What is Emerging? DEEP DIVE: Vanessa Adreotti & Bayo Akomolafe

A conversation about how our obsession with using words to make sense of the world is numbing our other senses. How can we allow the others layers of our human experience to emerge to the surface?

This is not the truth speak with Vanessa Andreotti and Bayo Akomolafe about how our obsession with using words to create meaning and sense of the world is numbing our other senses, and keeping us trapped in a cycle. How can we allow the others layers of our human experience to emerge to the surface?

About Bayo Akomolafe:

Bayo Akomolafe is globally recognised for his poetic, unconventional, counterintuitive, and indigenous take on global crisis, civic action, activism and social change.

He is an international speaker, poet and activist for a radical paradigm shift in consciousness and current ways of living. His readings of 'knowledge', 'development', 'progress' and 'truth' as Eurocentric metanarratives led him and his wife, Ej to develop the first International Workshop on Alternative Research Paradigms and Indigenous Knowledge Promotion (WARP, 2011).

Bayo is a member of the advisory board of the Real Economy Lab (UK). In 2014, he was awarded for Global Excellence Award [Civil Society] by FutureShapers (California).
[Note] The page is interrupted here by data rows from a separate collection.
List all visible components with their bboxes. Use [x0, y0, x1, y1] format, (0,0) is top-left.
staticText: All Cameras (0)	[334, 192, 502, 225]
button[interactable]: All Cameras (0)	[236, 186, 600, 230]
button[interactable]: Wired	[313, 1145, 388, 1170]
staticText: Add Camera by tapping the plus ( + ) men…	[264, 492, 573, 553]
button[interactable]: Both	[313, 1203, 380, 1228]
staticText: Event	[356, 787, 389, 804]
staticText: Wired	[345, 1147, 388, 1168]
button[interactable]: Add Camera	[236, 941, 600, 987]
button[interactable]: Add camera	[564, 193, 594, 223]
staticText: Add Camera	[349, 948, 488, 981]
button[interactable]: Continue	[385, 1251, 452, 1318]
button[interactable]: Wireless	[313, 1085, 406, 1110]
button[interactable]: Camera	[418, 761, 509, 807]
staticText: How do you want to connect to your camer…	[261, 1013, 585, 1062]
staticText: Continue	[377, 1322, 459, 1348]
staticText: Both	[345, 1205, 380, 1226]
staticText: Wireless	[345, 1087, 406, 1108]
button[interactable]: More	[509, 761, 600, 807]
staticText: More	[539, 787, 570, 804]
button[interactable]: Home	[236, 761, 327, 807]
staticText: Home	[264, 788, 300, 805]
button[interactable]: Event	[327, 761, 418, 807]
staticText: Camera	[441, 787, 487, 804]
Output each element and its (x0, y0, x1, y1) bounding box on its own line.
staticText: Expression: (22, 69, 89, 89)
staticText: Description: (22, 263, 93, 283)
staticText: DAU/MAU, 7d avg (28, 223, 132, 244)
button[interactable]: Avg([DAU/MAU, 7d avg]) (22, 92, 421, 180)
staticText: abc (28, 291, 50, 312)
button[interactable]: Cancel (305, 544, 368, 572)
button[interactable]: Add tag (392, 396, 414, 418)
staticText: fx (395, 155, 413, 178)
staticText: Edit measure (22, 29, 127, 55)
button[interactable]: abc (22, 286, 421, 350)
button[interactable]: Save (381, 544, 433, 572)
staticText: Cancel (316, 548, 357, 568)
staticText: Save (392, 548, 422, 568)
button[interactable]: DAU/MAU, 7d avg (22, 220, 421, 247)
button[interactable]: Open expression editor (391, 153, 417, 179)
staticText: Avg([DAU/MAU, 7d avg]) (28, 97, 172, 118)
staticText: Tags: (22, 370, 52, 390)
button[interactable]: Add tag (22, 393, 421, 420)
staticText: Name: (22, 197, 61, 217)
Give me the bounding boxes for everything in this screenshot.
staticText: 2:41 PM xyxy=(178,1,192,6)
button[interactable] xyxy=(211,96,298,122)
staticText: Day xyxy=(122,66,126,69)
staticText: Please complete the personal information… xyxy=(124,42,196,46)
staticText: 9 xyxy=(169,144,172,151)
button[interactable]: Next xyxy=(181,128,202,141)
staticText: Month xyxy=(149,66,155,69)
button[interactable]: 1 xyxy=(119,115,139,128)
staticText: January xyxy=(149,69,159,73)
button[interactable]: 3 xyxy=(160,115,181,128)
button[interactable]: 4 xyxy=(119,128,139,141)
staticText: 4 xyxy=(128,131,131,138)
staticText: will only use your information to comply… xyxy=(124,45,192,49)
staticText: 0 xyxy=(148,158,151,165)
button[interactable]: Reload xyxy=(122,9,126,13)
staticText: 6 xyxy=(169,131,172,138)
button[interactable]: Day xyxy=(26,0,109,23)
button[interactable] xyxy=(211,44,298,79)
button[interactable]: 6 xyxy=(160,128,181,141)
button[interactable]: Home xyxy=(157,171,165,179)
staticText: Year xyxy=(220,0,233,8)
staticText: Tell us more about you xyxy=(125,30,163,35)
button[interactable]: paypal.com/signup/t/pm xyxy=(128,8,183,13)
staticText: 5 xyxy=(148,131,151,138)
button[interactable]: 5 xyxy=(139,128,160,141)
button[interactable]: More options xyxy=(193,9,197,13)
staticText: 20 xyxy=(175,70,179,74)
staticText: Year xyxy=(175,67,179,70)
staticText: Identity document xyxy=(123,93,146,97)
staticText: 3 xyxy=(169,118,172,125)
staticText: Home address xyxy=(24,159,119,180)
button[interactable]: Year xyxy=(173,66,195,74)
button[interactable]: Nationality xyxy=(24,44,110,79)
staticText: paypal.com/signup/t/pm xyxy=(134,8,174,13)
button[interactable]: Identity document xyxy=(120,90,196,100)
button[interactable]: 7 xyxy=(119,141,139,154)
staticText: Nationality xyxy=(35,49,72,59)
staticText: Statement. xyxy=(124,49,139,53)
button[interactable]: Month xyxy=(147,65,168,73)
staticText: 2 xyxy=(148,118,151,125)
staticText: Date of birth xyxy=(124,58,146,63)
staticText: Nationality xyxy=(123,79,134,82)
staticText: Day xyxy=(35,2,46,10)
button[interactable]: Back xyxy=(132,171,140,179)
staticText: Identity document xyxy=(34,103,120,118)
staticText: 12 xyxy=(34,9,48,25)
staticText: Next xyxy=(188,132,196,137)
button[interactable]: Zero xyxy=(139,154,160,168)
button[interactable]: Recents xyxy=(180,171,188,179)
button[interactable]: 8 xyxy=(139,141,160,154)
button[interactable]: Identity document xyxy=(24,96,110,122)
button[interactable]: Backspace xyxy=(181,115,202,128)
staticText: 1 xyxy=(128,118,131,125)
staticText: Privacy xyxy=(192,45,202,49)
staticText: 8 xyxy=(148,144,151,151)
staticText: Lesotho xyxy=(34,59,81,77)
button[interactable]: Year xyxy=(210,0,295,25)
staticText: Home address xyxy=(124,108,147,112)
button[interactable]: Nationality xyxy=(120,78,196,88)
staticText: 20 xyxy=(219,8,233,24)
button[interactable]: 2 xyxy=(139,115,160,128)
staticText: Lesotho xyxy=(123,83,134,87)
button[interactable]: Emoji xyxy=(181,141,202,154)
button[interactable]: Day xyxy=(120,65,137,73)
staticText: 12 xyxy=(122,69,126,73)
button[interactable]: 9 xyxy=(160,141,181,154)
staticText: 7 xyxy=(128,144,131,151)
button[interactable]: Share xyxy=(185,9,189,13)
He is the Initiating / Coordinating Curator for The Emergence Network (A Post-Activist Project) [www.emergencenetwork.org], and host of the online writing course, ‘We will dance with Mountains: Writing as a Tool for Emergence’.

For more info:  www.bayoakomolafe.net.

About Vanessa Adreotti:

Vanessa Andreotti works with 'Gesturing Towards Decolonial Futures', an experimental educational collective that attempts to hospice dying ways of knowing and being while assisting with the birth of something new, undefined and, hopefully, wiser.

She holds a Canada Research Chair in Race, Inequalities and Global Change, at the Department of Educational Studies, University of British Columbia in Vancouver, Canada.  She has extensive experience working across sectors internationally in areas of education related to global justice, community engagement, indigenous knowledge systems and internationalisation.  

Her research focuses on the analysis of historical and systemic patterns of knowledge and inequalities, and how these mobilise global imaginaries that limit or enable different possibilities for (co)existence and global change. She is currently directing research projects and teaching initiatives related to social innovations that gesture towards decolonial futures.